Die Ausgangssperre ist schwer zu begründen und kaum durchzusetzen. Die Justiz muss sich nun das Gesamtpaket an Schutzmaßnahmen anschauen – auch die bisher geradezu skandalöse Schonung der Wirtschaft.
Das Bundesverfassungsgericht wird vielleicht schon bald über die jüngsten Verschärfungen des Infektionsschutzgesetzes entscheiden müssen. Mehrere Beschwerden sind angekündigt, übrigens auch von Vertretern einer strengeren Linie der Pandemiebekämpfung. Sie werden vor allem auf die Ausgangssperre zielen, die inzwischen zum Symbol geworden ist für eine Pandemiebekämpfung, die ihre Hilflosigkeit mit martialischen Einschränkungen kaschiert.

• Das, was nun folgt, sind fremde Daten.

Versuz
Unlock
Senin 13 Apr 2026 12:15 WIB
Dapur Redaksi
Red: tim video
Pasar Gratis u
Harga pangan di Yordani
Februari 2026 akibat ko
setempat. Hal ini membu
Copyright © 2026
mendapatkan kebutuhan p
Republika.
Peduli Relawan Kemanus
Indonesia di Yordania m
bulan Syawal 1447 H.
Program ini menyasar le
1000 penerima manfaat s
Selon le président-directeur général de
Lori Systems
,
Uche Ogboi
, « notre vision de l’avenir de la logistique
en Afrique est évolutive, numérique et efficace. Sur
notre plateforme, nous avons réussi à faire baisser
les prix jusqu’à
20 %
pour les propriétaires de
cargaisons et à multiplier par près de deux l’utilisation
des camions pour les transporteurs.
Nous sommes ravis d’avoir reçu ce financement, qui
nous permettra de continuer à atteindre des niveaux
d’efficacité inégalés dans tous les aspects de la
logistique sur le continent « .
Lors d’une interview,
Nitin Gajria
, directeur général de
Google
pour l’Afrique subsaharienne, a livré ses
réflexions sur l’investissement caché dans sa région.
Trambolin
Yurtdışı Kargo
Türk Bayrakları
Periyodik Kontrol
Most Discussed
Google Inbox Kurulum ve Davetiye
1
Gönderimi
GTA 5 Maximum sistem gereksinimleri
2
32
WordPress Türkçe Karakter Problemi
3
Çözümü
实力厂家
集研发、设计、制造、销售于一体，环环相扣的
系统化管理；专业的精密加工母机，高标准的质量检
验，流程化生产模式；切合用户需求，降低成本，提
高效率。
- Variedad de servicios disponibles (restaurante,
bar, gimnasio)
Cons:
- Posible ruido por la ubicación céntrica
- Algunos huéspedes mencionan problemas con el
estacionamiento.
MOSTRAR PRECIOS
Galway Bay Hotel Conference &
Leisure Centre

Um eines vorwegzuschicken: Auch das Verfassungsgericht wird dem Gesetzgeber einen großen Einschätzungsspielraum einräumen. Es wird nicht den Wirkungsgrad einzelner Maßnahmen bis hinters Komma gegeneinander aufrechnen. Es wird dem Bund auch nicht versagen, nach dem Prinzip „Viel hilft viel“ vorzugehen. Das Virus verzeiht es nicht, wenn zu viele Schlupflöcher bleiben. In einer solchen Krise schlägt die Stunde der Politik. Da geht die Justiz nicht mit der Goldwaage zu Werke.

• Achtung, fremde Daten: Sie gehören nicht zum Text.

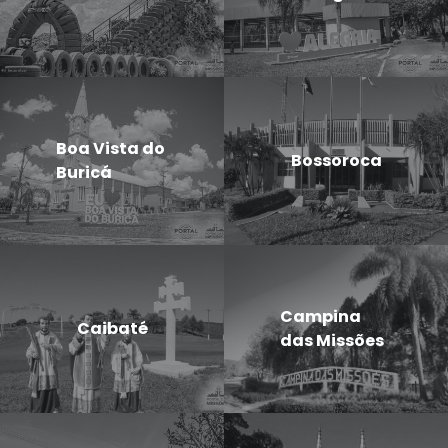
Boa Vista do
Bossoroca
Buricá
Campina
Caibaté
das Missões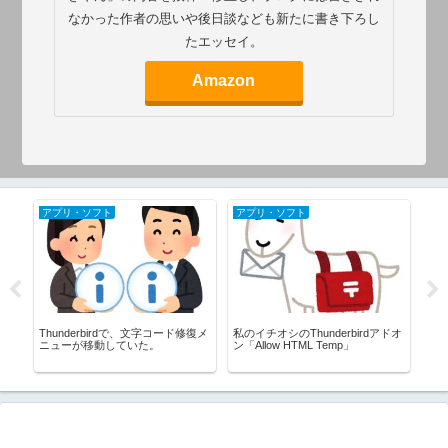
なかった作者の思いや後日談なども新たに書き下ろし
たエッセイ。
Amazon
アプリ・ソフト
アプリ・ソフト
デ
れ
Thunderbirdで、文字コード修復メ
私のイチオシのThunderbirdアドオ
P10
ニューが移動していた。
ン「Allow HTML Temp」
変
～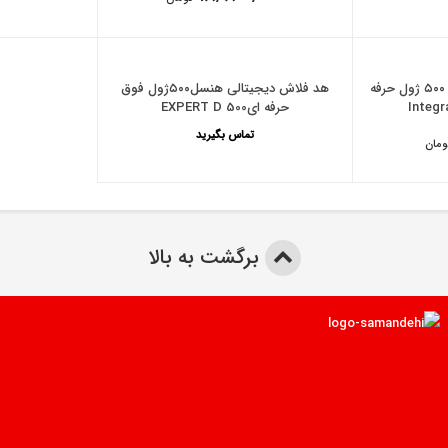
هد فلاش دیجیتالی هنسل ۵۰۰ ژول حرفه
هد فلاش دیجیتالی هنسل۵۰۰ژول فوق
حرفه ایEXPERT D 500
تماس بگیرید
ومان
برگشت به بالا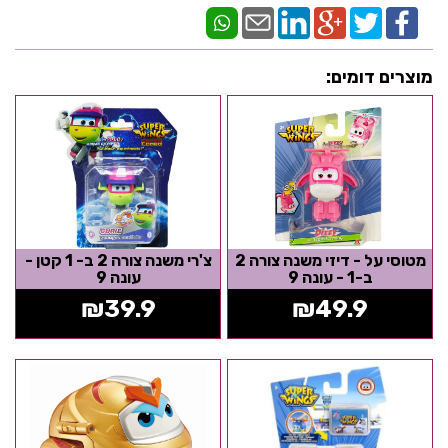
מוצרים דומים:
מטוסי על - דיזי משנה צורה 2
צ'רי משנה צורה 2 ב- 1 קטן -
ב-1 - עונה 9
עונה 9
₪
39.9
₪
49.9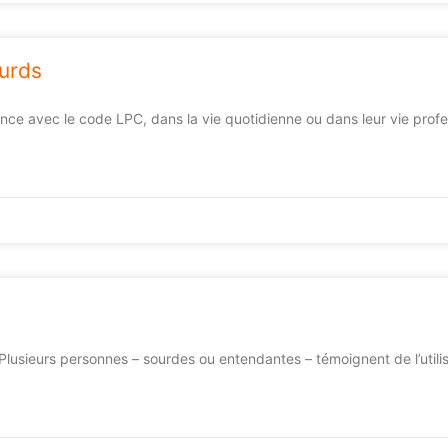
urds
ce avec le code LPC, dans la vie quotidienne ou dans leur vie profes
?Plusieurs personnes – sourdes ou entendantes – témoignent de l’utili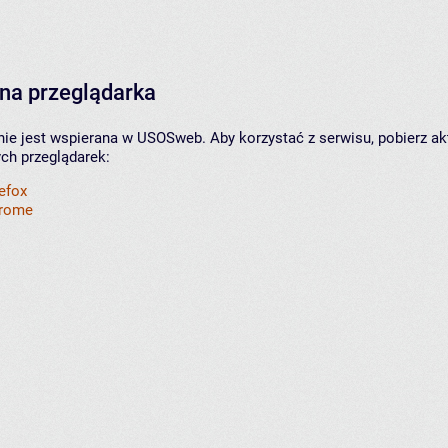
na przeglądarka
nie jest wspierana w USOSweb. Aby korzystać z serwisu, pobierz ak
ych przeglądarek:
refox
hrome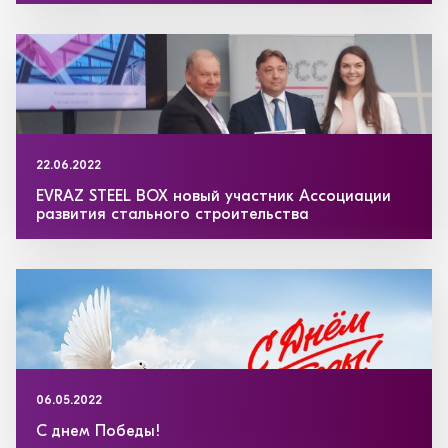
22.06.2022
EVRAZ STEEL BOX новый участник Ассоциации
развития стального строительства
06.05.2022
С днем Победы!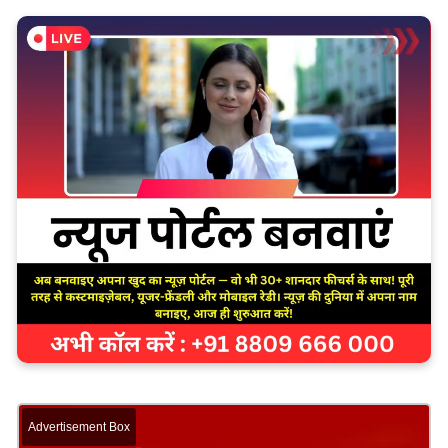
Advertisement Box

Die Gefahr einer Ansteckung durch Aerosole lauert vor allem in Innenräumen
Andererseits ist die Ausgangssperre ein fundamentaler Eingriff in die Freiheit der Menschen. Sie mag sich für viele nicht so anfühlen, die Mehrheit ist nach 22 Uhr ohnehin zu Hause. Und es stimmt, die partielle Unfreiheit ist durch viele Ausnahmen („körperliche Bewegung im Freien“) abgemildert. Aber dass der Staat den Bürgern vorschreibt, wann sie auf die Straße dürfen und wann nicht, kennt man aus Kriegszeiten oder von nervös gewordenen Autokraten. Um so etwas in einem demokratischen Rechtsstaat anzuordnen, muss man sehr, sehr gute Gründe haben.
Natürlich wäre eine Pandemie ein solcher Grund – aber eben nur, wenn eine Ausgangssperre verhältnismäßig wäre. Daran sind Zweifel angebracht. Schon im Ansatz ist es widersinnig, den Gang nach draußen zu verbieten, wo doch im Inneren – Stichwort Aerosole – die Gefahr lauert. Aber auch wenn sie in Wahrheit der Verhinderung abendlicher Feiern dient, hat der Bundestag in letzter Minute sein eigenes Instrument zerschossen: Ausgangssperre erst ab 22 Uhr, Bewegung im Freien bis 24 Uhr. Da kann man nur die Polizisten bedauern, die nachts Fußgänger nach dem Zweck ihres Ausflugs befragen müssen.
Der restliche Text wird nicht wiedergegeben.